*What you should do*:
Pictures aside, repeat all the entries below exactly as they appear.

Data entries
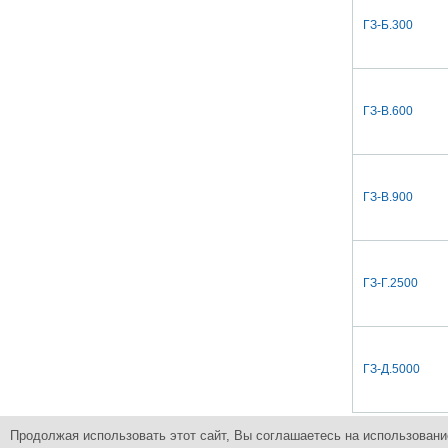
ГЗ-Б.300
ГЗ-В.600
ГЗ-В.900
ГЗ-Г.2500
ГЗ-Д.5000
Продолжая использовать этот сайт, Вы соглашаетесь на использовани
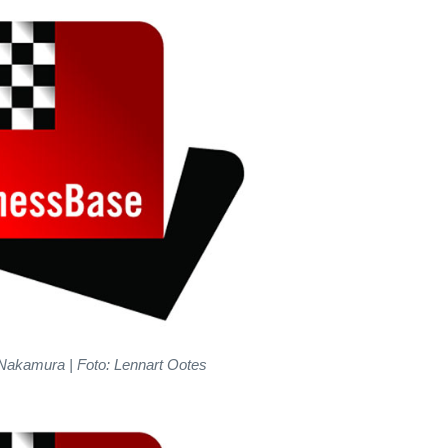
Nakamura | Foto: Lennart Ootes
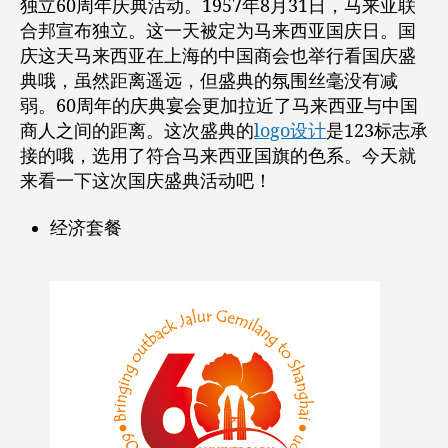
独立60周年庆典活动。1957年8月31日，马来亚联
合邦宣布独立。这一天被定为马来西亚国庆日。国
庆这天马来西亚在上海的中国商会也举行看国庆盛
典哦，虽然距离遥远，但盛典的氛围丝毫没有减
弱。60周年的庆典宴会更加拉近了马来西亚与中国
商人之间的距离。这次盛典的
logo设计
是123标志承
接的哦，选用了符合马来西亚国旗的色系。今天就
来看一下这次国庆盛典活动吧！
经济套餐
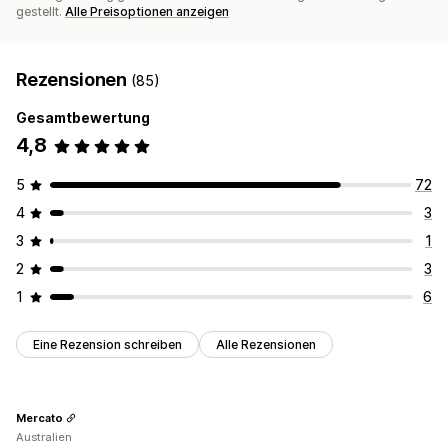
gestellt.
Alle Preisoptionen anzeigen
Rezensionen
(85)
Gesamtbewertung
4,8
5
72
4
3
3
1
2
3
1
6
Eine Rezension schreiben
Alle Rezensionen
Mercato
Australien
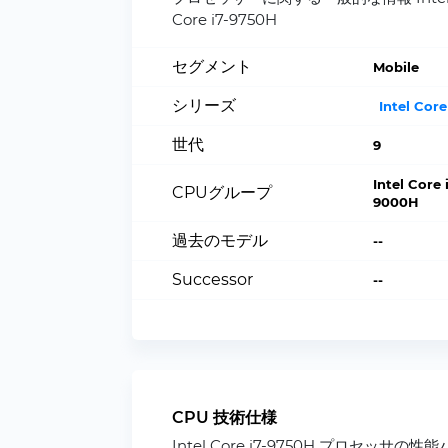
Core i7-9750H
セグメント
Mobile
シリーズ
Intel Core
世代
9
Intel Core 
CPUグループ
9000H
過去のモデル
--
Successor
--
CPU 技術仕様
Intel Core i7-9750H プロセッサの性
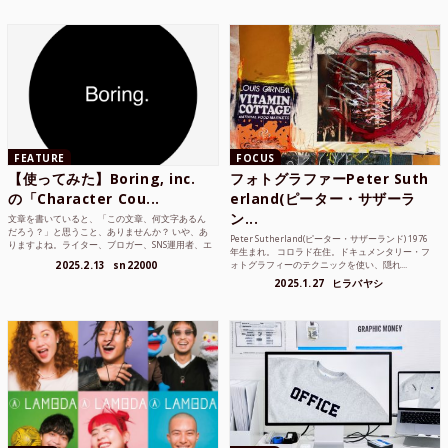
FEATURE
FOCUS
【使ってみた】Boring, inc.
フォトグラファーPeter Suth
の「Character Cou...
erland(ピーター・サザーラ
ン...
文章を書いていると、「この文章、何文字あるん
だろう？」と思うこと、ありませんか？ いや、あ
Peter Sutherland(ピーター・サザーランド) 1976
りますよね。ライター、ブロガー、SNS運用者、エ
年生まれ。 コロラド在住。ドキュメンタリー・フ
ンジニア、学生...
2025.2.13
sn22000
ォトグラフィーのテクニックを使い、隠れ...
2025.1.27
ヒラバヤシ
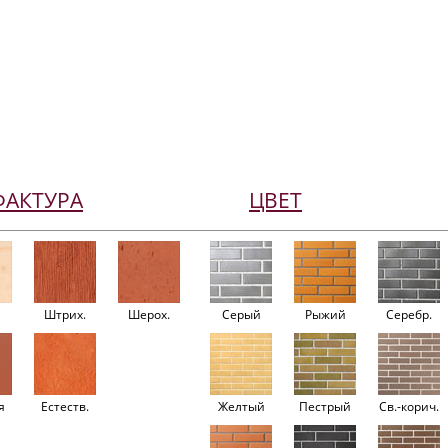
ФАКТУРА
ЦВЕТ
Штрих.
Шерох.
Серый
Рыжий
Серебр.
я
Естеств.
Желтый
Пестрый
Св.-корич.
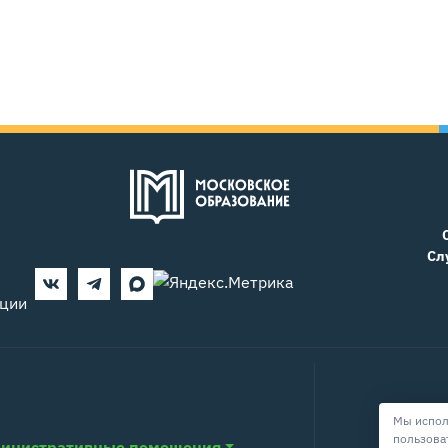
Сл
ации
Мы испол
пользова
инистративные помещения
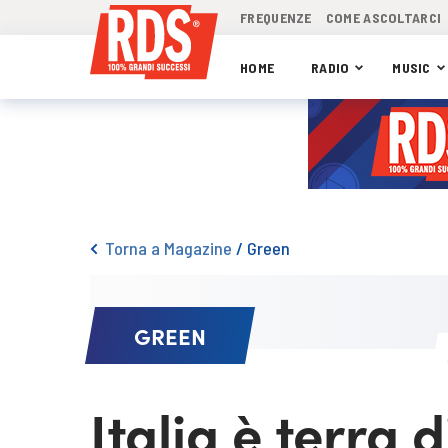
FREQUENZE
COME ASCOLTARCI
HOME
RADIO
MUSIC
Torna a Magazine
/
Green
GREEN
Italia è terra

*Answer to this task*:
ГЗ-Б.300
ГЗ-В.600
ГЗ-В.900
ГЗ-Г.2500
ГЗ-Д.5000
Продолжая использовать этот сайт, Вы соглашаетесь на использовани
Nakamura | Foto: Lennart Ootes
独立60周年庆典活动。1957年8月31日，马来亚联
合邦宣布独立。这一天被定为马来西亚国庆日。国
庆这天马来西亚在上海的中国商会也举行看国庆盛
典哦，虽然距离遥远，但盛典的氛围丝毫没有减
弱。60周年的庆典宴会更加拉近了马来西亚与中国
商人之间的距离。这次盛典的
logo设计
是123标志承
接的哦，选用了符合马来西亚国旗的色系。今天就
来看一下这次国庆盛典活动吧！
经济套餐
gestellt.
Alle Preisoptionen anzeigen
Rezensionen
(85)
Gesamtbewertung
4,8
5
72
4
3
3
1
2
3
1
6
Eine Rezension schreiben
Alle Rezensionen
Mercato
Australien
Core i7-9750H
セグメント
Mobile
シリーズ
Intel Core
世代
9
Intel Core 
CPUグループ
9000H
過去のモデル
--
Successor
--
CPU 技術仕様
Intel Core i7-9750H プロセッサの性
FEATURE
FOCUS
【使ってみた】Boring, inc.
フォトグラファーPeter Suth
の「Character Cou...
erland(ピーター・サザーラ
ン...
文章を書いていると、「この文章、何文字あるん
だろう？」と思うこと、ありませんか？ いや、あ
Peter Sutherland(ピーター・サザーランド) 1976
りますよね。ライター、ブロガー、SNS運用者、エ
年生まれ。 コロラド在住。ドキュメンタリー・フ
ンジニア、学生...
2025.2.13
sn22000
ォトグラフィーのテクニックを使い、隠れ...
2025.1.27
ヒラバヤシ
ФАКТУРА
ЦВЕТ
Штрих.
Шерох.
Серый
Рыжий
Серебр.
я
Естеств.
Желтый
Пестрый
Св.-корич.
Сл
ации
Мы испол
пользова
инистративные помещения
FREQUENZE
COME ASCOLTARCI
HOME
RADIO
MUSIC
Torna a Magazine
/
Green
GREEN
Italia è terra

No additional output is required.